Tuesday, November 16, 2021

[FIXED] scikit-learn GridSearchCV throws RuntimeError: Cannot clone object Apply as the constructor does not set parameter fn

November 16, 2021 python, scikit-learn No comments

Issue

I have the following code:

import pandas as pd
import numpy as np
import random
from sklearn.model_selection import train_test_split
from sklearn.feature_extraction.text import CountVectorizer
from sklearn.svm import LinearSVC
from sklearn.naive_bayes import MultinomialNB
from sklearn import linear_model
from sklearn.metrics import accuracy_score
from sklearn.pipeline import Pipeline, FeatureUnion
from sklearn.base import BaseEstimator, TransformerMixin
from sklearn.model_selection import GridSearchCV

# Based on the following which has more examples:
# http://nbviewer.jupyter.org/github/michelleful/SingaporeRoadnameOrigins/blob/master/notebooks/04%20Adding%20features%20with%20Pipelines.ipynb
# http://michelleful.github.io/code-blog//2015/06/18/classifying-roads/
# http://zacstewart.com/2014/08/05/pipelines-of-featureunions-of-pipelines.html
# https://stackoverflow.com/questions/49466193/how-to-add-a-feature-to-a-vectorized-data-set/49501769#49501769

# Load ANSI file into pandas dataframe.
df = pd.read_csv(r'e:/work/python/papf.txt', encoding = 'latin1', usecols=['LAST_NAME', 'RACE'])
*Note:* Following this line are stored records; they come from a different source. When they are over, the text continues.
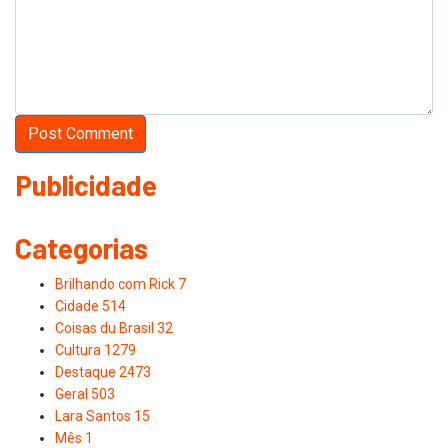
Publicidade
Categorias
Brilhando com Rick
7
Cidade
514
Coisas du Brasil
32
Cultura
1279
Destaque
2473
Geral
503
Lara Santos
15
Mês
1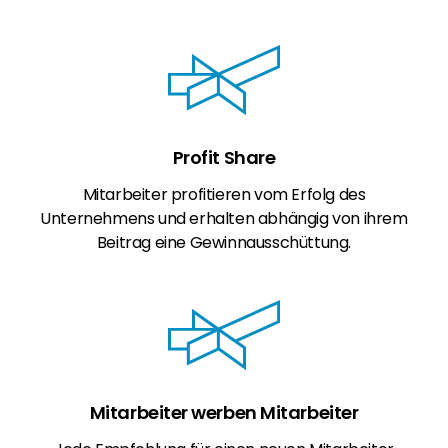
Profit Share
Mitarbeiter profitieren vom Erfolg des
Unternehmens und erhalten abhängig von ihrem
Beitrag eine Gewinnausschüttung.
Mitarbeiter werben Mitarbeiter​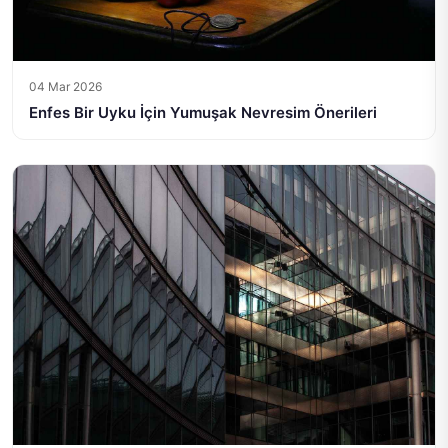
04 Mar 2026
Enfes Bir Uyku İçin Yumuşak Nevresim Önerileri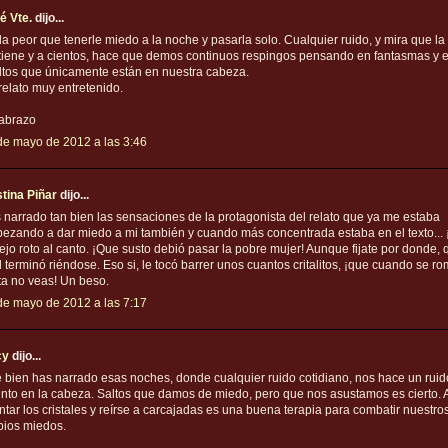
é Vte.
dijo...
a peor que tenerle miedo a la noche y pasarla solo. Cualquier ruido, y mira que l
 tiene y a cientos, hace que demos continuos respingos pensando en fantasmas y 
ltos que únicamente están en nuestra cabeza.
relato muy entretenido.
abrazo
de mayo de 2012 a las 3:46
stina Piñar
dijo...
 narrado tan bien las sensaciones de la protagonista del relato que ya me estaba
ezando a dar miedo a mi también y cuando más concentrada estaba en el texto... 
ejo roto al canto. ¡Que susto debió pasar la pobre mujer! Aunque fijate por donde, 
al terminó riéndose. Eso si, le tocó barrer unos cuantos critalitos, ¡que cuando se r
sta no veas! Un beso.
de mayo de 2012 a las 7:17
cy
dijo...
 bien has narrado esas noches, donde cualquier ruido cotidiano, nos hace un ruid
tinto en la cabeza. Saltos que damos de miedo, pero que nos asustamos es cierto. Al
untar los cristales y reírse a carcajadas es una buena terapia para combatir nuestro
pios miedos.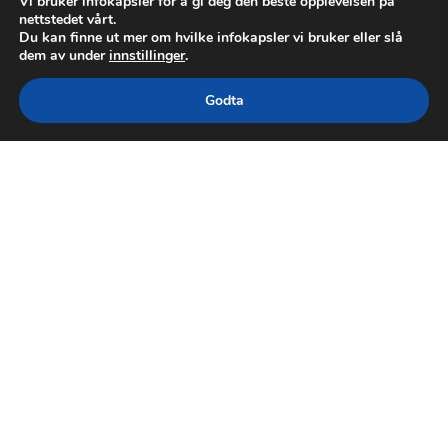
Vi bruker infokapsler for å gi deg den beste opplevelsen på
nettstedet vårt.
Du kan finne ut mer om hvilke infokapsler vi bruker eller slå
dem av under
innstillinger
.
Godta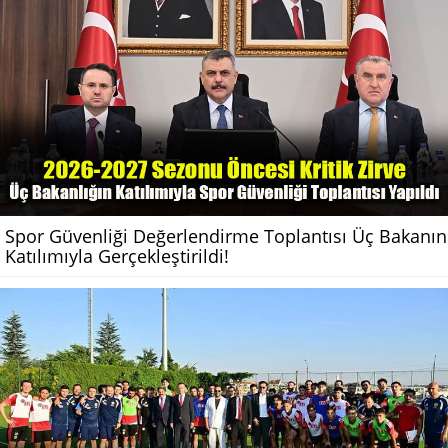
Spor Güvenliği Değerlendirme Toplantısı Üç Bakanın
Katılımıyla Gerçekleştirildi!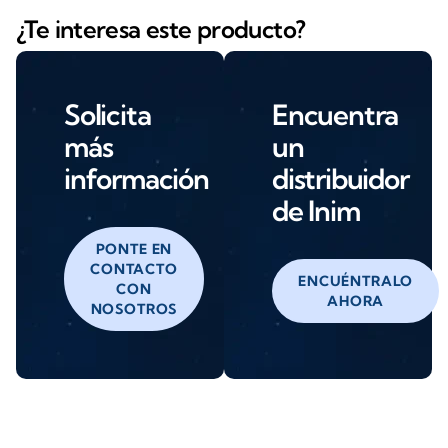
¿Te interesa este producto?
Solicita
Encuentra
más
un
información
distribuidor
de Inim
PONTE EN
CONTACTO
ENCUÉNTRALO
CON
AHORA
NOSOTROS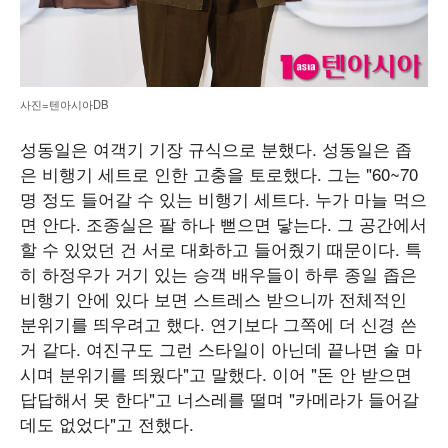
사진=텐아시아DB
성동일은 여객기 기장 규식으로 분했다. 성동일은 좁
은 비행기 세트로 인한 고충을 토로했다. 그는 "60~70
명 정도 들어갈 수 있는 비행기 세트다. 누가 마늘 먹으
면 안다. 조종실은 팔 하나 뻗으면 닿는다. 그 공간에서
할 수 있었던 건 서로 대화하고 들어줬기 때문이다. 특
히 하정우가 거기 있는 승객 배우들이 하루 종일 좁은
비행기 안에 있다 보면 스트레스 받으니까 전체적인
분위기를 띄우려고 했다. 연기보다 그쪽에 더 신경 쓴
거 같다. 여진구도 그런 스타일이 아닌데 끝나면 술 마
시며 분위기를 띄웠다"고 말했다. 이어 "돈 안 받으면
답답해서 못 한다"고 너스레를 떨며 "카메라가 들어갈
데도 없었다"고 전했다.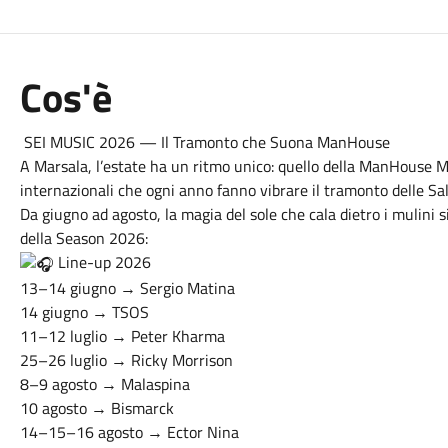
Cos'è
SEI MUSIC 2026 — Il Tramonto che Suona ManHouse
A Marsala, l’estate ha un ritmo unico: quello della ManHouse Mu
internazionali che ogni anno fanno vibrare il tramonto delle Sal
Da giugno ad agosto, la magia del sole che cala dietro i mulini s
della Season 2026:
Line-up 2026
13–14 giugno → Sergio Matina
14 giugno → TSOS
11–12 luglio → Peter Kharma
25–26 luglio → Ricky Morrison
8–9 agosto → Malaspina
10 agosto → Bismarck
14–15–16 agosto → Ector Nina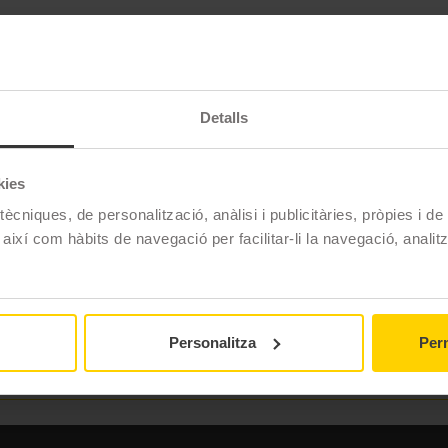
eïble pneumàtic Dunlop TT900 GP. Dissenyat per a motos de ci
àssics, sinó que també incorpora la innovació moderna en el 
banda de rodament optimitzada. Tant si recorres la ciutat c
ia es fusionen en perfecta harmonia. Sent la carretera com mai 
Detalls
kies
Dunlop
ècniques, de personalització, anàlisi i publicitàries, pròpies i d
 així com hàbits de navegació per facilitar-li la navegació, analit
Tt 900 Gp
Carretera
Racing
Personalitza
Perm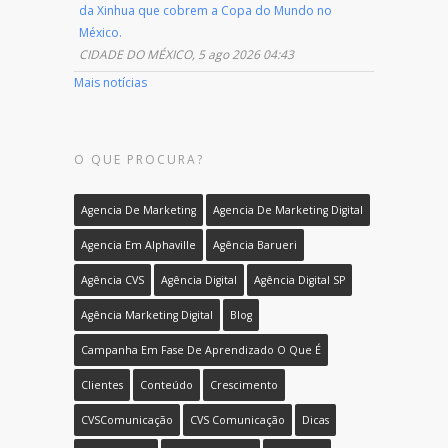
da Xinhua que cobrem a Copa do Mundo no
México.
CIDADE DO MÉXICO, 5 ago 2026 04:43
Mais notícias
O QUE PROCURA?
Agencia De Marketing
Agencia De Marketing Digital
Agencia Em Alphaville
Agência Barueri
Agência CVS
Agência Digital
Agência Digital SP
Agência Marketing Digital
Blog
Campanha Em Fase De Aprendizado O Que É
Clientes
Conteúdo
Crescimento
CVSComunicação
CVS Comunicação
Dicas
# Convert last name to lower case.
df['LAST_NAME'] = df['LAST_NAME'].str.lower()

# Remove the last name spaces.
# df['LAST_NAME'] = df['LAST_NAME'].str.replace(' ', '')

# Remove all rows where race is NOT in African, Coloured, White, Indian.
df = df.drop(df[~df['RACE'].isin(['African', 'Coloured', 'White', 'Indian'])].index)

# Returns a column from the dataframe named df as a numpy array of type string.
class TextExtractor(BaseEstimator, TransformerMixin):
    """Adapted from code by @zacstewart
       https://github.com/zacstewart/kaggle_seeclickfix/blob/master/estimator.py
       Also see Zac Stewart's excellent blogpost on pipelines:
       http://zacstewart.com/2014/08/05/pipelines-of-featureunions-of-pipelines.html
       """

    def __init__(self, column_name):
        self.column_name = column_name

    def transform(self, df):
        # Select the relevant column and return it as a numpy array.
        # Set the array type to be string.
        return np.asarray(df[self.column_name]).astype(str)    # This refers to the df passed as a parameter, and not to the global scope one.

    def fit(self, *_):
        return self

class Apply(BaseEstimator, TransformerMixin):
    """Takes in a function and applies it element-wise to every element in the numpy array it's supplied with."""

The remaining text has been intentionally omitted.